START Records for the exercise

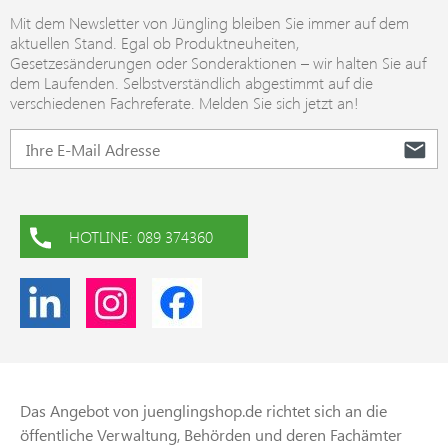
Mit dem Newsletter von Jüngling bleiben Sie immer auf dem
aktuellen Stand. Egal ob Produktneuheiten,
Gesetzesänderungen oder Sonderaktionen – wir halten Sie auf
dem Laufenden. Selbstverständlich abgestimmt auf die
verschiedenen Fachreferate. Melden Sie sich jetzt an!
HOTLINE: 089 374360
Das Angebot von juenglingshop.de richtet sich an die
öffentliche Verwaltung, Behörden und deren Fachämter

END Records for the exercise

Would you quote, exactly and only, the lines from the one containing "aktuellen Stand. Egal" to the end of the entries?

aktuellen Stand. Egal ob Produktneuheiten,
Gesetzesänderungen oder Sonderaktionen – wir halten Sie auf
dem Laufenden. Selbstverständlich abgestimmt auf die
verschiedenen Fachreferate. Melden Sie sich jetzt an!
HOTLINE: 089 374360
Das Angebot von juenglingshop.de richtet sich an die
öffentliche Verwaltung, Behörden und deren Fachämter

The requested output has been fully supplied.